Photo by Scott Myers/Rex Features, Copyright Rex Features
The press release says “It is an historic day. The cast will travel in style to Cannes” - well oui and non. It starts well enough with a full hot breakfast. I am travelling with my old friend Sean Mathias, who will be raising funds for his next film “Colossus” in which I am slated to play Cecil Rhodes, the 19th century adventurer who opened up southern Africa to European interests. Across the aisle are the other actors –- but not for long. I am called to another part of the train for the first of 15 interviews which, interspersed with lunch and then afternoon tea, help pass the time. While Sean reads and snoozes, I am working my passage and despite a little neck massage from an obliging “beauty expert”, the entire seven-hour journey is given up to talking in soundbites and answering the same questions over and over.
Ian McKellen and Sean Mathias, Cannes 17 May 2006
Photo by Scott Myers/Rex Features, Copyright Rex Features
So far the three favourite queries from the world’s media representatives are:
1. “Had you read the book before you made the film?”
2. “What is your reaction to the controversy surrounding the film?”
3. “What was it like working with Ron Howard?”.
I replied:
1.”No I hadn’t read the novel, although I did subsequently. It is always wise to examine the screenplay, not the source material on which it is based. The truth is, I agreed to play in screenwriter Akiva Goldsman’s version of The Da Vinci Code and not novelist Dan Brown’s, close as they are to each other.”
2. “The remarkable thing is that the controversy has been so little, confined to the woman in a fake nun’s outfit on location at Lincoln Cathedral and the recent suggestion from a Vatican archbishop that the faithful couldn’t be trusted to see the film and make up their own minds as to its relevance to their faith. As we hurtle through southern England and down across France in a train whose 20 coaches are clearly labelled as "The Da Vinci Code," driven for goodness sake by the author himself, not a placard objects, not a fist is shaken at us, not a rotten tomato flung. When we reach Cannes, the welcome led by the town’s mayor is unanimous.”

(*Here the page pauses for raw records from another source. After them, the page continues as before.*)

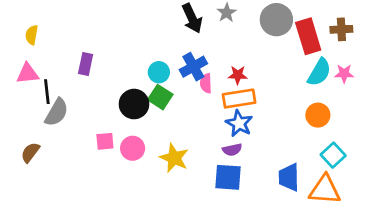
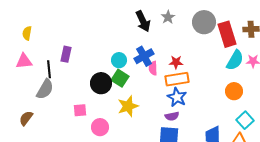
black line: (47, 92) -> (49, 69), moved
pink circle: (133, 148) -> (100, 127), moved
yellow star: (174, 158) -> (128, 106), moved, turned 30

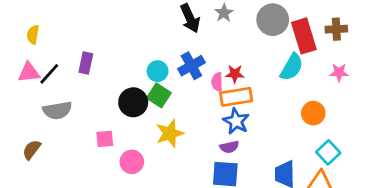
cyan semicircle: (235, 60) -> (292, 67), moved
pink semicircle: (153, 68) -> (217, 82), moved
black line: (49, 69) -> (49, 74), moved, turned 48
gray semicircle: (45, 89) -> (57, 110), turned 50

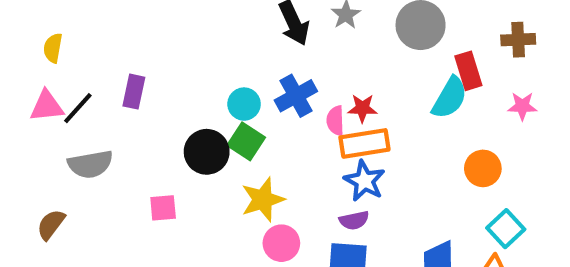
red rectangle: (304, 36) -> (468, 71), moved, size x0.7
pink circle: (132, 162) -> (281, 243), moved

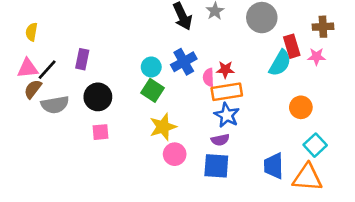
pink star: (522, 106) -> (316, 57), moved
black circle: (207, 152) -> (98, 97), moved
brown semicircle: (51, 224) -> (33, 89), moved

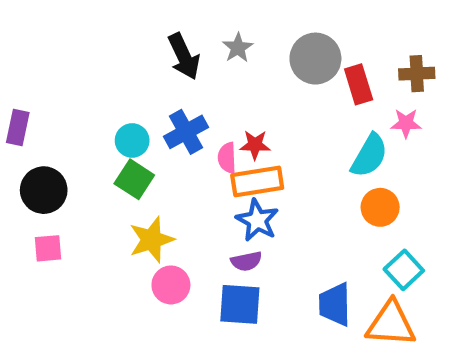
red rectangle: (292, 46) -> (359, 84), moved
cyan semicircle: (280, 63) -> (369, 156), moved

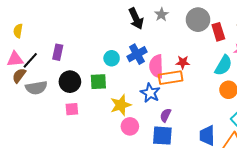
red star: (255, 145) -> (183, 62), moved
pink semicircle: (227, 158) -> (156, 66), size x1.6
green square: (134, 179) -> (98, 82), moved, turned -36
blue star: (257, 220) -> (150, 93), moved
purple semicircle: (246, 261) -> (165, 115), turned 128

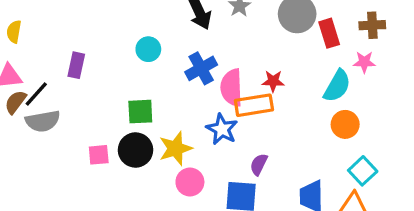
cyan circle: (112, 58) -> (148, 49), moved
black line: (30, 60) -> (36, 94), moved
black circle: (70, 82) -> (136, 150), moved
purple semicircle: (165, 115) -> (259, 164), moved

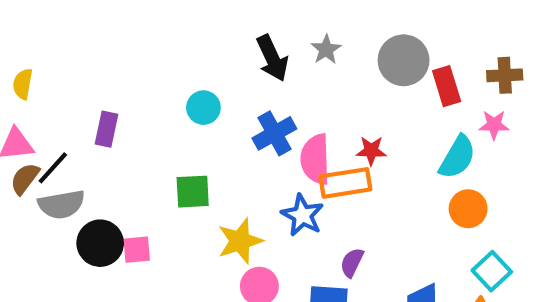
black circle: (136, 150) -> (100, 243), moved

3. “Ron’s relationship with his actors is to support, comfort and respect, perhaps because he started out as a television actor when he was four years old! He recognises when an actor needs help, when to make a suggestion and when to leave well alone. He never panics and his confidence is infectious. I never heard a voice on set raised in anger nor anxiety. For such a mild-mannered gentleman, Ron Howard is a formidable leader.”
A "nun" and friend protest outside Lincoln Cathedral
August 2005
Photo by Keith Stern
By the time we reach our hotel on the Croisette front of the beach at Cannes, the sun is out. The blue bay shelters a flotilla of yachts huge and small. There is a docile crowd of optimistic sightseers outside our hotel looking out for famous faces. I wave and check in for a bath and supper and sleep.